Using the records below, output the stretch that opens with the line containing "другое измерение и" and closes with the line containing "Если вы заметили", exactly and including both lines, with nothing more.

##########

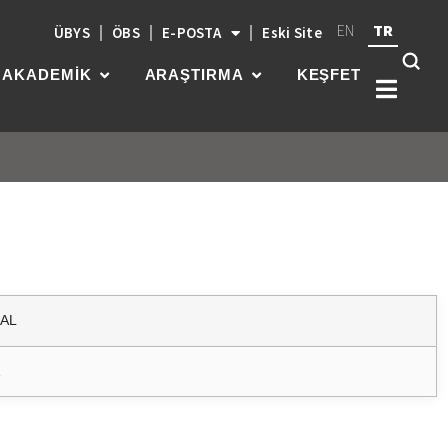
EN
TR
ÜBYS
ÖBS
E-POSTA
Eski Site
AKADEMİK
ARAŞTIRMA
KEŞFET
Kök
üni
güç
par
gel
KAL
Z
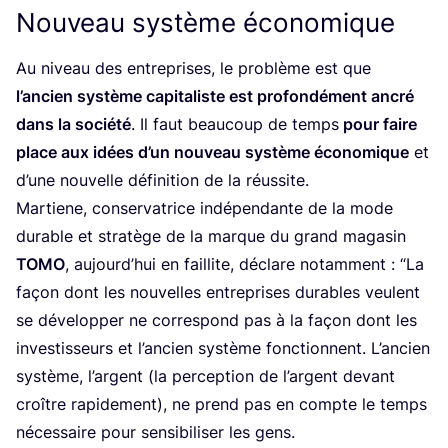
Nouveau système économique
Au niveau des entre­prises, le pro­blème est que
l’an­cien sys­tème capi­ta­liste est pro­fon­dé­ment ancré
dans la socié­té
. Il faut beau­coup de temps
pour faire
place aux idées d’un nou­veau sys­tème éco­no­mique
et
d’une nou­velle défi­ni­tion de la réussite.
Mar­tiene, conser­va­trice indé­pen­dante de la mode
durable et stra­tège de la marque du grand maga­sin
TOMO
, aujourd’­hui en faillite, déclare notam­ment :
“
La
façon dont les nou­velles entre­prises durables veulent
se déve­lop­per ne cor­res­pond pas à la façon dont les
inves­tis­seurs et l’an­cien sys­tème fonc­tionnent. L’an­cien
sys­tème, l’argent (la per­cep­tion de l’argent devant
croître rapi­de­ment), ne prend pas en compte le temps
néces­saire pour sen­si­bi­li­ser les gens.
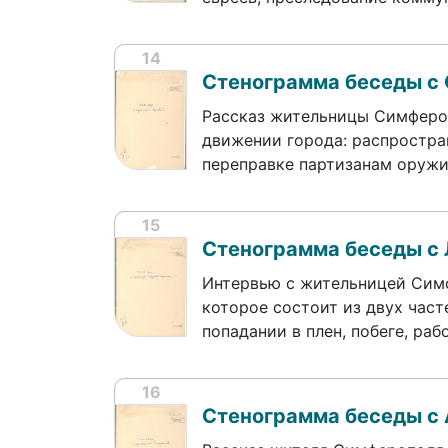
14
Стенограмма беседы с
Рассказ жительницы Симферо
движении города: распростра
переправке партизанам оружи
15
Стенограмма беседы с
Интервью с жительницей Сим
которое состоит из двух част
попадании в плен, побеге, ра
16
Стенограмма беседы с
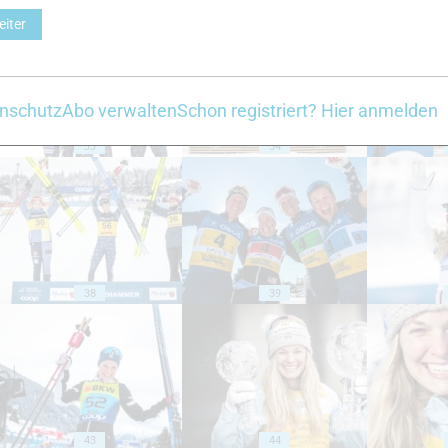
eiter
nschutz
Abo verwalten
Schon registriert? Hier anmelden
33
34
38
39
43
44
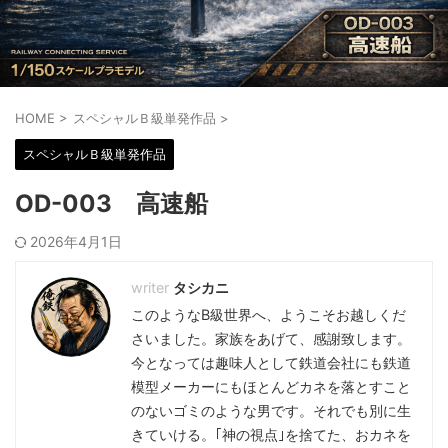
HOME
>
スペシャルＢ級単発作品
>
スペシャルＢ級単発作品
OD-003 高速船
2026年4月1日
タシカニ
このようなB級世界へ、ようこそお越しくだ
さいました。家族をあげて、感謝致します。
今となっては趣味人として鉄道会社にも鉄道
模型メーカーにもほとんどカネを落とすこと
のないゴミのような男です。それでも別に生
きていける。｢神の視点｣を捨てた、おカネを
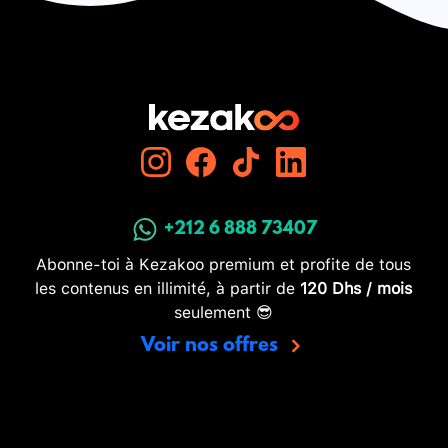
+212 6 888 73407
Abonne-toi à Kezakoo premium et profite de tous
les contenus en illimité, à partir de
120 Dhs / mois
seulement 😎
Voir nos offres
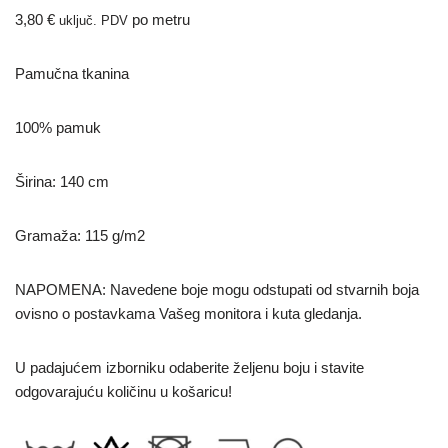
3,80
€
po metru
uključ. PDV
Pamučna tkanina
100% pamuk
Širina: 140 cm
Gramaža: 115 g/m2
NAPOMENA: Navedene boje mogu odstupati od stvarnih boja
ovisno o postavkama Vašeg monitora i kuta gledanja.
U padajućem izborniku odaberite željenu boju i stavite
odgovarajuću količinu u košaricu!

##########

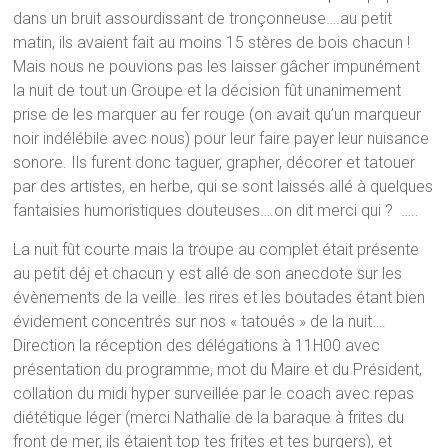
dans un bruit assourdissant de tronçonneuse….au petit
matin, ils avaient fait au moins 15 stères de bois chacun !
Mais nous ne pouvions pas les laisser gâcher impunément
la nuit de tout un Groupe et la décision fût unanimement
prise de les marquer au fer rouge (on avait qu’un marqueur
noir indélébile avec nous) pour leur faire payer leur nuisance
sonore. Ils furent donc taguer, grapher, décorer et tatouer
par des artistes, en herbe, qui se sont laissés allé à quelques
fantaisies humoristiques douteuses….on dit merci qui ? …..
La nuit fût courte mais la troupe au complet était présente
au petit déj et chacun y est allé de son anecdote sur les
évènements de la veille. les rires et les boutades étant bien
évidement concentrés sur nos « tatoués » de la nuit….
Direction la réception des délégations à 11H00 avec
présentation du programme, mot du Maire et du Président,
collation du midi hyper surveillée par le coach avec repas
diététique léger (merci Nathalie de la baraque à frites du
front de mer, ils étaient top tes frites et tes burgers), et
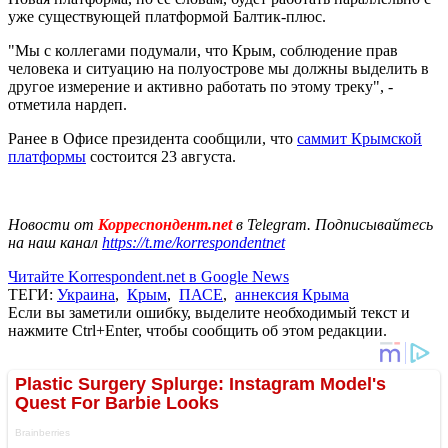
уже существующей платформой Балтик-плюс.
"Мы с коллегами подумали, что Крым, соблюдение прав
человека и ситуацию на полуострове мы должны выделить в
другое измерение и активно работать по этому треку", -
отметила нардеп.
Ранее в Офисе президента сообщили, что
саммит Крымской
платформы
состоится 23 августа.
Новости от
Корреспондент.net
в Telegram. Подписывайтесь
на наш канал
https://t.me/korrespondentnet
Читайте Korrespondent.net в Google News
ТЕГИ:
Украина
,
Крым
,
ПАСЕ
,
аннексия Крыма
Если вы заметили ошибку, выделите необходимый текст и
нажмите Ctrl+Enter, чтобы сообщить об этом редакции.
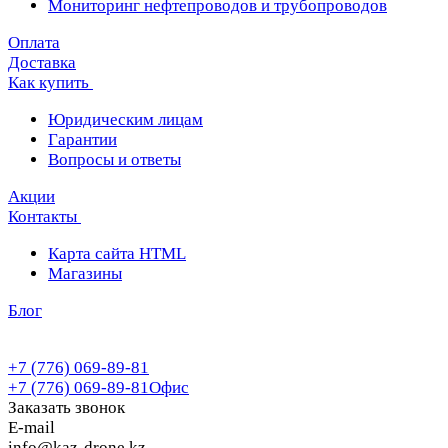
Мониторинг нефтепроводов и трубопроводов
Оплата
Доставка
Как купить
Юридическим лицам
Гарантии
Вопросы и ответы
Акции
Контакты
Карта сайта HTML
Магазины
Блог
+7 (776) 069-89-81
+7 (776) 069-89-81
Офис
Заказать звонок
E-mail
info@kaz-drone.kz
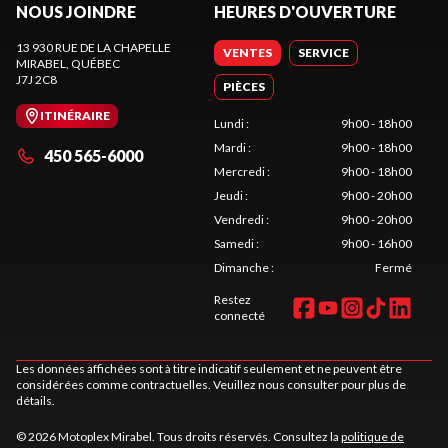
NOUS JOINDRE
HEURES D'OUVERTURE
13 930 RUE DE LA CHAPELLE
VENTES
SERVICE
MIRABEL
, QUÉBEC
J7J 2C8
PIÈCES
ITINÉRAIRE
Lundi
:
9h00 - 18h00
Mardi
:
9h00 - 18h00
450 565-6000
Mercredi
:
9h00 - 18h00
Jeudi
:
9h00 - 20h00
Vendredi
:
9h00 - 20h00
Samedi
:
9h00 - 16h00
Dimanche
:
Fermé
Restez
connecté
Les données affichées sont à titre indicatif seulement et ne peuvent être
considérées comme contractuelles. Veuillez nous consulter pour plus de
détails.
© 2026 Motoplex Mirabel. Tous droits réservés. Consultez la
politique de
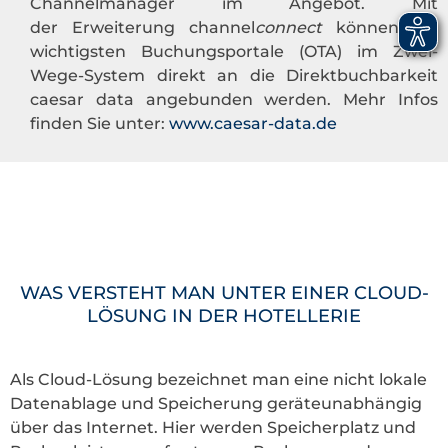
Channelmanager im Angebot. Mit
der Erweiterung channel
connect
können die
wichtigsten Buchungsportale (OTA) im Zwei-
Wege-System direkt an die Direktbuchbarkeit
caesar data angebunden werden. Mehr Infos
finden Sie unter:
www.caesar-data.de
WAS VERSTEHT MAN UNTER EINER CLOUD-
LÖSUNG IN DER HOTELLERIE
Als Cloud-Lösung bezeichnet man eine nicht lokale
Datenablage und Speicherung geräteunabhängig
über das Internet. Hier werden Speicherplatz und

##########

Solution to the exercise:
другое измерение и активно работать по этому треку", -
отметила нардеп.
Ранее в Офисе президента сообщили, что
саммит Крымской
платформы
состоится 23 августа.
Новости от
Корреспондент.net
в Telegram. Подписывайтесь
на наш канал
https://t.me/korrespondentnet
Читайте Korrespondent.net в Google News
ТЕГИ:
Украина
,
Крым
,
ПАСЕ
,
аннексия Крыма
Если вы заметили ошибку, выделите необходимый текст и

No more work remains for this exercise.